Wally Rhines gave the keynote at DAC in 2004. One of the things that he pointed out ten years ago was that EDA revenue for any given market segment is pretty much flat once the initial growth phase has taken place and the market has been established. Incremental EDA revenue only comes from delivering new capabilities. Historically these have largely been in new area.
EDA started with custom layout, then added PCB, then ASIC, then COT and so on. Each new market grew EDA but the older markets remained flat. For example PCB revenue grew to a certain size and has remained pretty much that size every since.
At DAC this year Wally presented an update ten years on as where the current and future growth areas for EDA are.
Traditional EDA is flat and over the 2001-2013 period, the growth has all come from new areas: DFM has had a CAGR of 27% over the period, ESL of 11%, formal 10%, emulation 6% and so on. These new areas have risen from a relatively small base in 2001 and are now on their own represent $1.5B of revenue to put on top of the nearly $3B of traditional EDA.
Increasingly the incremental EDA revenue is not coming from completely new markets but from adding completely new capabilities to the traditional tools. So front end design has been flat but adding ESL, formal, power, signal integrity and emulation has led to a CAGR of 9.2% for front end over the last few years compared to 3.1% over the whole 2001-2013 period.
There are new challenges and new opportunities at 10/7/5nm: FinFETs require tools to deal with process complexity, thermal and stress. The lack of EUV requires capabilities to handle directed self-alignment, double and triple patterning and density balancing. These will be one basis for growth in the next few years.
Historically, EDA semiconductor revenue per transistor and EDA revenue per transistor have decreased at around 30% per year. The first is simply Moore’s law and the second reflects EDA revenue having been 2% of semiconductor revenue for at least 20 years.
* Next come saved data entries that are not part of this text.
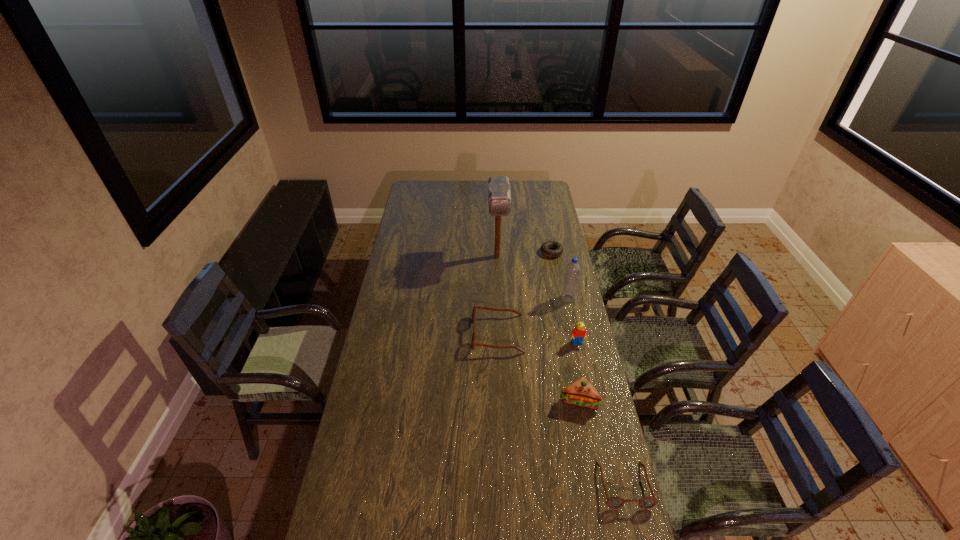 Where is `the farther spectacles`? This screenshot has width=960, height=540. the farther spectacles is located at coordinates (473, 344).

Find the location of a particular element. The height and width of the screenshot is (540, 960). the left spectacles is located at coordinates (473, 344).

Find the location of a particular element. The width and height of the screenshot is (960, 540). the second shortest object is located at coordinates (616, 502).

Identify the location of the nearest object. Image resolution: width=960 pixels, height=540 pixels. (616, 502).

Identify the location of the shortest object. (546, 247).

You are a GUI agent. You are given a task and a screenshot of the screen. Output one action in this format:
    pyautogui.click(x=<x>, y=<y>)
    Task: Click on the tallest object
    The height and width of the screenshot is (540, 960).
    Given the screenshot: What is the action you would take?
    pos(499,198)

Find the location of a particular element. Image resolution: width=960 pixels, height=540 pixels. the second nearest object is located at coordinates (581, 393).

Where is `the fifth nearest object`? The image size is (960, 540). the fifth nearest object is located at coordinates (573, 268).

This screenshot has height=540, width=960. I want to click on the second tallest object, so pos(573,268).

The width and height of the screenshot is (960, 540). Identify the location of Lego. tap(579, 332). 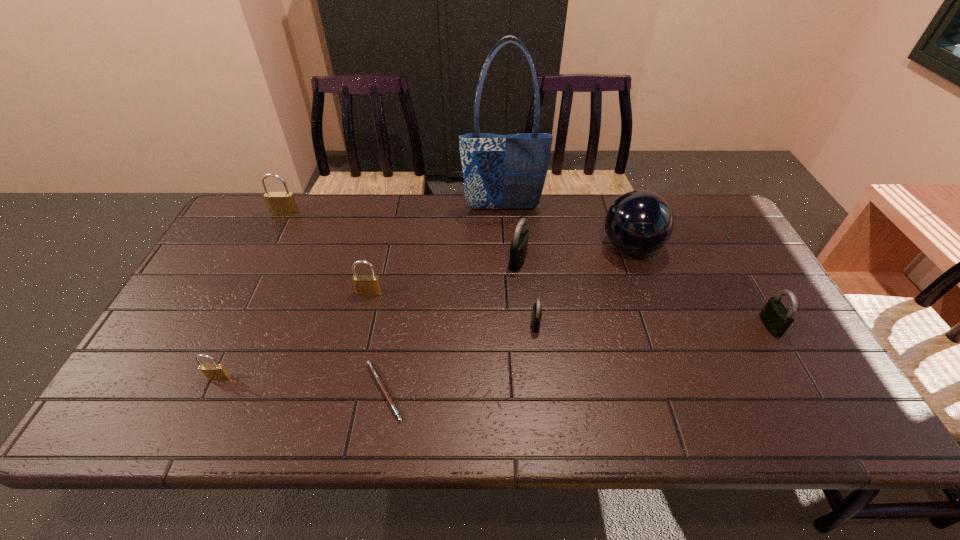 Find the location of a particular element. Image resolution: width=960 pixels, height=540 pixels. vacant region that satisfies the following two spatial constraints: 1. on the front side of the biggest black padlock; 2. on the left side of the rightmost black padlock is located at coordinates (523, 326).

You are a GUI agent. You are given a task and a screenshot of the screen. Output one action in this format:
    pyautogui.click(x=<x>, y=<y>)
    Task: Click on the free region that satisfies the following two spatial constraints: 1. on the front-facing side of the rightmost brass padlock; 2. on the left side of the rightmost black padlock
    The width and height of the screenshot is (960, 540).
    Given the screenshot: What is the action you would take?
    pyautogui.click(x=362, y=326)

Find the location of a particular element. Image resolution: width=960 pixels, height=540 pixels. free space that satisfies the following two spatial constraints: 1. on the front-facing side of the smallest black padlock; 2. on the left side of the tallest object is located at coordinates (510, 324). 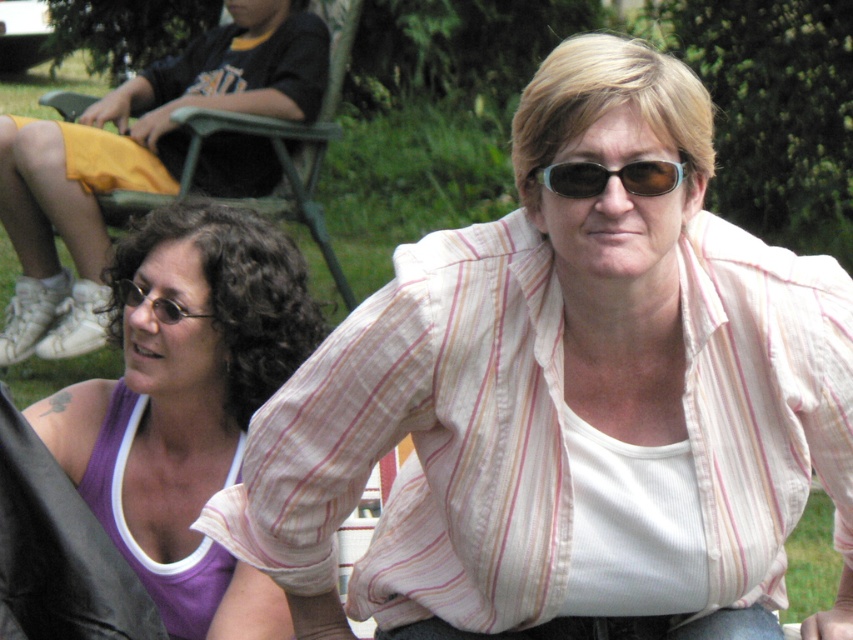 Is pink striped shirt at center to the left of purple fabric tank top at left from the viewer's perspective?

Incorrect, pink striped shirt at center is not on the left side of purple fabric tank top at left.

Who is more distant from viewer, (x=792, y=332) or (x=77, y=472)?

Point (x=77, y=472)

Where is `pink striped shirt at center`? pink striped shirt at center is located at coordinates (424, 442).

Find the location of a particular element. The image size is (853, 640). pink striped shirt at center is located at coordinates (424, 442).

Is green plastic chair at upper left in front of sunglasses at center?

No, green plastic chair at upper left is further to the viewer.

Can you confirm if green plastic chair at upper left is thinner than sunglasses at center?

No, green plastic chair at upper left is not thinner than sunglasses at center.

The width and height of the screenshot is (853, 640). What do you see at coordinates (306, 198) in the screenshot?
I see `green plastic chair at upper left` at bounding box center [306, 198].

Find the location of a particular element. The height and width of the screenshot is (640, 853). green plastic chair at upper left is located at coordinates (306, 198).

Is point (335, 134) farther from camera compared to point (178, 307)?

Yes, point (335, 134) is behind point (178, 307).

Is green plastic chair at upper left closer to camera compared to matte black glasses at lower left?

One big question, of course, is whether this will continue or whether the graphs we have all seen showing cost per transistor increasing reflect our future.
The basic thesis is that EDA grows from solving new problems. Some of these problems are in existing EDA markets, with incremental capability like ESL or formal. Some come from supplying traditional tools but into new markets, such as selling RET capability to foundries (who historically have not had enormous EDA budgets) or selling emulation to software developers. And some from new markets such as embedded software, cyber-security or automotive subsystems. Although the term is overhyped right now, this is growth from the internet of things, which will require security, embedded software, wireless communication, subsystems and more.
So with all of these things, new capabilities, access to new budgets, completely new markets, then Wally believes that the future of EDA is rosy. After all, given that EDA only grows from solving new problems, the fact that there are plenty of new problems is a driver for the whole EDA industry.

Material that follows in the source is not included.